====== RECORDS FOR THIS TASK ======

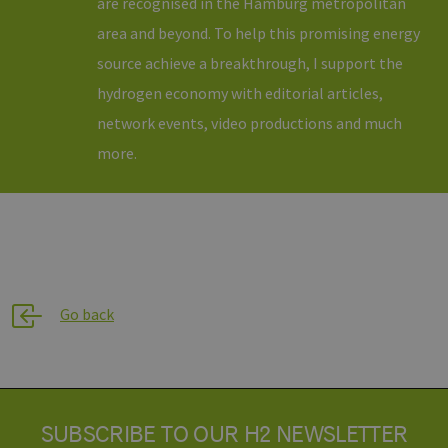
are recognised in the Hamburg metropolitan
area and beyond. To help this promising energy
source achieve a breakthrough, I support the
hydrogen economy with editorial articles,
network events, video productions and much
more.
Go back
SUBSCRIBE TO OUR H2 NEWSLETTER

======

Every entry above, pictures excluded, needs to be duplicated exactly.

are recognised in the Hamburg metropolitan
area and beyond. To help this promising energy
source achieve a breakthrough, I support the
hydrogen economy with editorial articles,
network events, video productions and much
more.
Go back
SUBSCRIBE TO OUR H2 NEWSLETTER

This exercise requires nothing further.